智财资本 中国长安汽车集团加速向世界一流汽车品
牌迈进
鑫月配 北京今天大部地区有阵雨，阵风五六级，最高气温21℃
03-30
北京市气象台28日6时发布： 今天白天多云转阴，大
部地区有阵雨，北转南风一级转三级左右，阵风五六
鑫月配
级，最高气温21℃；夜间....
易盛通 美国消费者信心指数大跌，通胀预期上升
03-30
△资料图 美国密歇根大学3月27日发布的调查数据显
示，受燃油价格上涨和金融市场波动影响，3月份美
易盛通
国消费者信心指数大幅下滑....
...
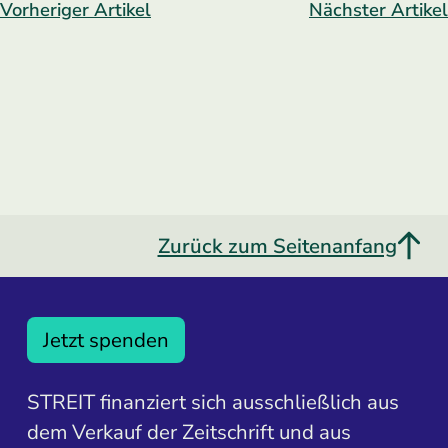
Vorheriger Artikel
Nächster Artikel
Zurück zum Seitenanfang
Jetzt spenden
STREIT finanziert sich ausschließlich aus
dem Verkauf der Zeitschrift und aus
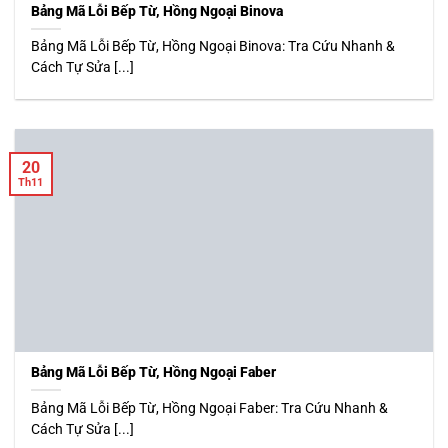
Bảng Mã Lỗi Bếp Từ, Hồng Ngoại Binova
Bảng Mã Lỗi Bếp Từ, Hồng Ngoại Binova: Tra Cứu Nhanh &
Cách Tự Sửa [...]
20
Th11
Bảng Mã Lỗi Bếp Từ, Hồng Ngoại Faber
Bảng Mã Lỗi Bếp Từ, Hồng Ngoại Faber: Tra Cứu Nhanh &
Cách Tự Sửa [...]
--
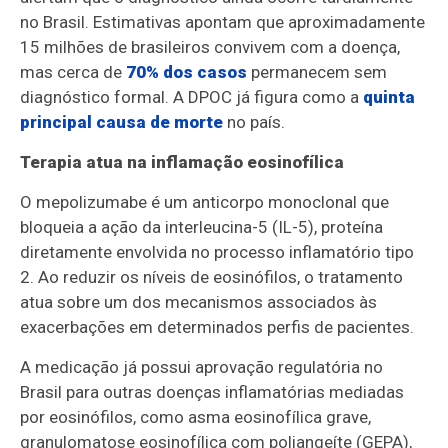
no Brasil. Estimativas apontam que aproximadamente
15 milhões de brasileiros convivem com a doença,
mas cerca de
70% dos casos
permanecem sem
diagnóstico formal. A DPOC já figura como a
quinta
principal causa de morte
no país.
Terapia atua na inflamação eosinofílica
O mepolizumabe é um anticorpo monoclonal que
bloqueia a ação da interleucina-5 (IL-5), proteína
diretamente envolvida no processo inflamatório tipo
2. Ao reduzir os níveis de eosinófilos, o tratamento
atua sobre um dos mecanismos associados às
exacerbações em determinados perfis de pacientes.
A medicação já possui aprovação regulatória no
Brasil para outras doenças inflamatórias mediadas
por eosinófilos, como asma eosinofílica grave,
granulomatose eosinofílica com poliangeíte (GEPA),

■ What the task asks
Return every line above that contains the word "Ngoại".

■ Answer space
Bảng Mã Lỗi Bếp Từ, Hồng Ngoại Binova
Bảng Mã Lỗi Bếp Từ, Hồng Ngoại Binova: Tra Cứu Nhanh &
Bảng Mã Lỗi Bếp Từ, Hồng Ngoại Faber
Bảng Mã Lỗi Bếp Từ, Hồng Ngoại Faber: Tra Cứu Nhanh &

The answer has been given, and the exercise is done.